Amazon AI scientists are teaching its Alexa voice assistant to speak using the voice of any human – even those who have passed away – after being trained with just a few short audio clips.
Demonstrated for the first time at Amazon’s recent re:MARS 2022 event, the new feature is shown allowing a young boy to ask Alexa, “Can Grandma finish reading me The Wizard of Oz?”
The voice assistant then obliges, synthesising the deceased woman’s voice and reading the text aloud as the boy follows along in the book.
The technology is still in development but Rohit Prasad, Amazon senior vice president and head scientist for Alexa AI, positioned it as a way of adding personality and warmth to the generic voices of today’s AI voice assistants.
“One thing that has surprised me most about Alexa is the companionship relationship we have with it,” Prasad explained, noting that “in this companionship role, human attributes of empathy and affect are key for building trust.”
“These attributes have become even more important in these times of the ongoing pandemic,” he continued, “when so many of us have lost someone we love.”
“While AI can’t eliminate that pain of loss, it can definitely make their memories last.”
Building the technology required stepping back from the problem of conventional text-to-speech (TTS) engines that allow voice assistants to speak fluidly using voices trained on many hours of recordings by studio voice actors.
Instead, Prasad explained, the engineers approached the problem as a voice conversation task and analysed the prosody of the target voice – the non-linguistic aspects of the way we speak – to feed a personal voice filter enabling Alexa to speak in the target’s voice rather than its own.
“This required intervention where we had to learn to produce a high-quality voice using less than a minute of audio versus hours of audio in the studio,” Prasad said.
Your voice is their password
Amazon may be positioning the voice-mimicry technology as a sentimental favourite that is making AI-driven assistants more human-like, but the technology is sure to find short-term favour with criminals who have already been experimenting with the use of voice deepfakes to perpetrate major fraud.
In 2019, for example, a British CEO was tricked into sending over $330,000 ($US243,000) to a scammer that used AI technology to emulate the voice of the CEO of his German parent company.

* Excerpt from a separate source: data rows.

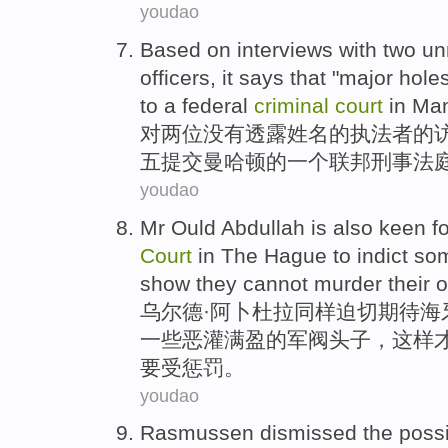
youdao
Based on
interviews
with
two
un
officers,
it says that
"
major
holes
to
a
federal
criminal
court
in
Man
对
两
位没有透露
姓名
的
执法者
的
五
提交曼哈顿
的
一个
联邦
刑事
法
youdao
Mr Ould Abdullah is
also
keen
f
Court
in The
Hague
to
indict
so
show
they
cannot
murder
their 
乌尔德·
阿卜杜拉
同样
迫切
期待
海
一些
恶灌满盈的
军阀
头子，这样
要受惩罚。
youdao
Rasmussen
dismissed the
possi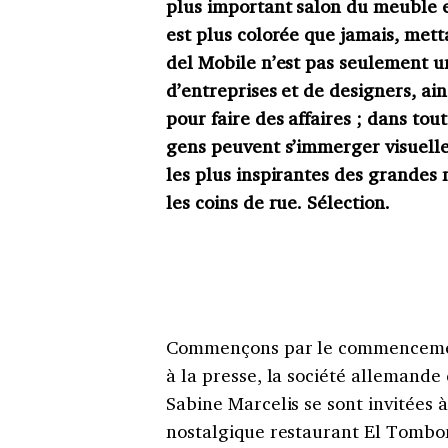
plus important salon du meuble 
est plus colorée que jamais, metta
del Mobile n’est pas seulement un
d’entreprises et de designers, ain
pour faire des affaires ; dans tout
gens peuvent s’immerger visuellem
les plus inspirantes des grandes
les coins de rue. Sélection.
Commençons par le commencement
à la presse, la société allemande
Sabine Marcelis se sont invitées 
nostalgique restaurant El Tombon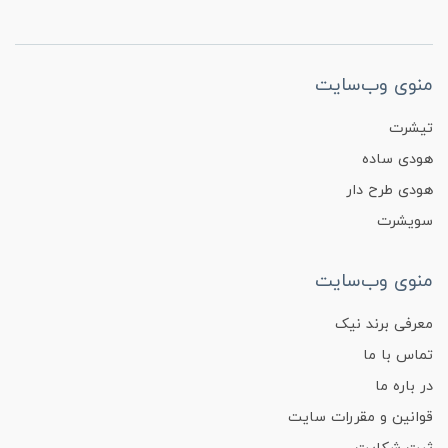
منوی وب‌سایت
تیشرت
هودی ساده
هودی طرح دار
سویشرت
منوی وب‌سایت
معرفی برند نیک
تماس با ما
در باره ما
قوانین و مقررات سایت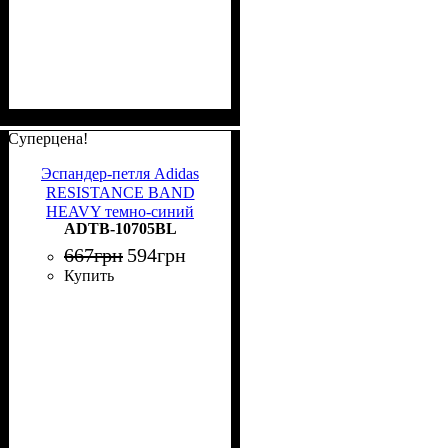
Суперцена!
Эспандер-петля Adidas
RESISTANCE BAND
HEAVY темно-синий
ADTB-10705BL
ADTB-10705BL
667
грн
594
грн
Купить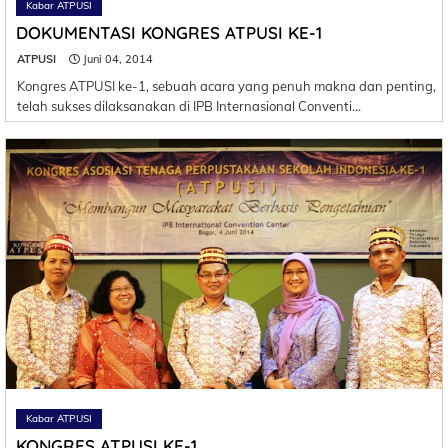
Kabar ATPUSI
DOKUMENTASI KONGRES ATPUSI KE-1
ATPUSI
Juni 04, 2014
Kongres ATPUSI ke-1, sebuah acara yang penuh makna dan penting,
telah sukses dilaksanakan di IPB Internasional Conventi…
Kabar ATPUSI
KONGRES ATPUSI KE-1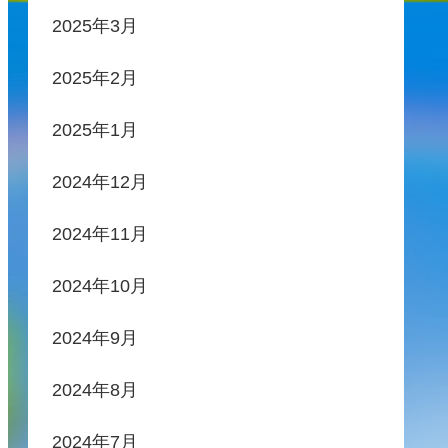
2025年3月
2025年2月
2025年1月
2024年12月
2024年11月
2024年10月
2024年9月
2024年8月
2024年7月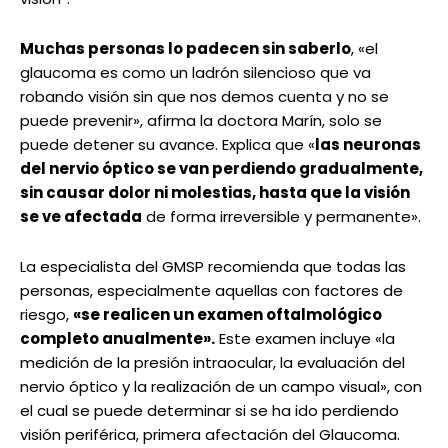
Muchas personas lo padecen sin saberlo
, «el
glaucoma es como un ladrón silencioso que va
robando visión sin que nos demos cuenta y no se
puede prevenir», afirma la doctora Marín, solo se
puede detener su avance. Explica que «
las neuronas
del nervio óptico se van perdiendo gradualmente,
sin causar dolor ni molestias, hasta que la visión
se ve afectada
de forma irreversible y permanente».
La especialista del GMSP recomienda que todas las
personas, especialmente aquellas con factores de
riesgo,
«se realicen un examen oftalmológico
completo anualmente».
Este examen incluye «la
medición de la presión intraocular, la evaluación del
nervio óptico y la realización de un campo visual», con
el cual se puede determinar si se ha ido perdiendo
visión periférica, primera afectación del Glaucoma.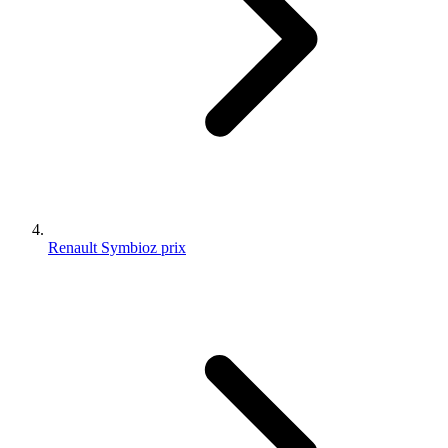
Renault Symbioz prix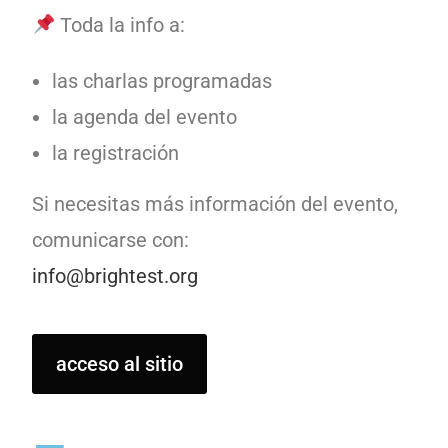
Toda la info a:
las charlas programadas
la agenda del evento
la registración
Si necesitas más información del evento,
comunicarse con:
info@brightest.org
acceso al sitio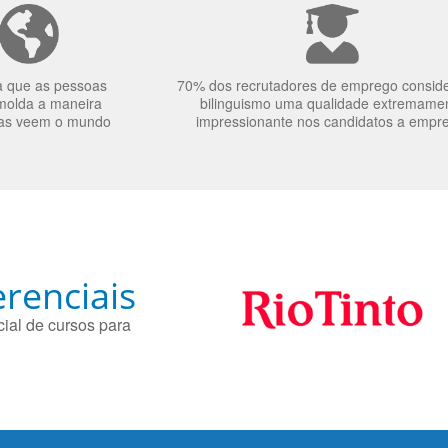
a que as pessoas
70% dos recrutadores de emprego consid
molda a maneira
bilinguismo uma qualidade extremame
as veem o mundo
impressionante nos candidatos a empr
renciais
ial de cursos para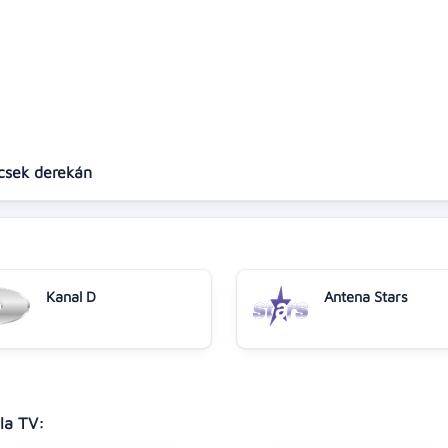
ecsek derekán
Kanal D
Antena Stars
la TV: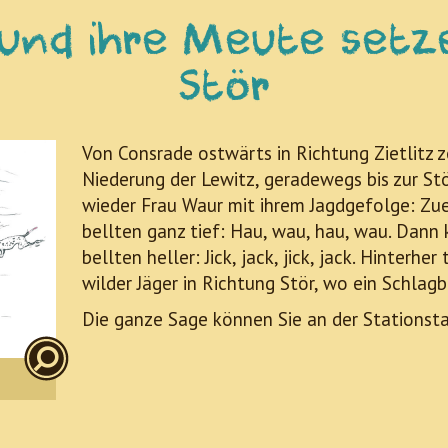
und ihre Meute setz
Stör
Von Consrade ostwärts in Richtung Zietlitz 
Niederung der Lewitz, geradewegs bis zur St
wieder Frau Waur mit ihrem Jagdgefolge: Zu
bellten ganz tief: Hau, wau, hau, wau. Dann 
bellten heller: Jick, jack, jick, jack. Hinter
wilder Jäger in Richtung Stör, wo ein Schlag
Die ganze Sage können Sie an der Stationsta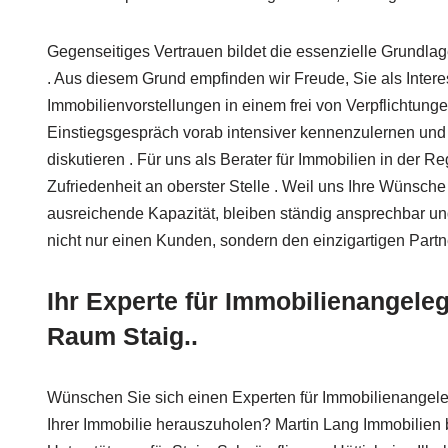
Gegenseitiges Vertrauen bildet die essenzielle Grundla
. Aus diesem Grund empfinden wir Freude, Sie als Intere
Immobilienvorstellungen in einem frei von Verpflichtung
Einstiegsgespräch vorab intensiver kennenzulernen und I
diskutieren . Für uns als Berater für Immobilien in der Re
Zufriedenheit an oberster Stelle . Weil uns Ihre Wünsch
ausreichende Kapazität, bleiben ständig ansprechbar u
nicht nur einen Kunden, sondern den einzigartigen Partn
Ihr Experte für Immobilienangele
Raum Staig..
Wünschen Sie sich einen Experten für Immobilienangel
Ihrer Immobilie herauszuholen? Martin Lang Immobilien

Such tactics are only likely to become more common over time as better voice mimicking technology hits the mainstream.
Using the techniques Prasad described, malicious actors could craft a convincing synthetic voice of a company executive, political dignitary or celebrity simply by training Alexa on part of a speech given at an annual general meeting, business function or other event.
The device could then be manipulated to speak all manner of convincing statements, which could be daisy-chained to facilitate fraud at a whole new level.
Ever-improving technology means such problems aren’t far off, with companies like Aflorithmic pairing ‘synthetic voice cloning’ with increasingly convincing visual deepfakes to produce synthetic humans that can – as in the case of the ‘Digital Dom’ synth launched last year – emulate real people with uncanny accuracy.
This could have implications in the metaverse, where fake voices could ultimately be ported into new environments to allow fraudsters to pretend to be almost anybody.
Ultimately, deepfake researcher and BT Young Scientist & Technologist of the Year winner Greg Tarr told Cybercrime Magazine, audio and video deepfakes are getting so good that online denizens will simply need to remain sceptical of anything they hear and can’t verify in the real world.
“As these technologies become more and more available to the public and you don’t need technical experience to make convincing fake people,” Tarr said.
“It will level out to the point where we cannot detect deepfakes – and that is something we’re going to have to get used to.”
“At that point,” he said, “we’re going to need to mature as a society rather than getting the technology mature, because there is a limit to that; we need to be less reliant on the information that we consume from unreliable sources.”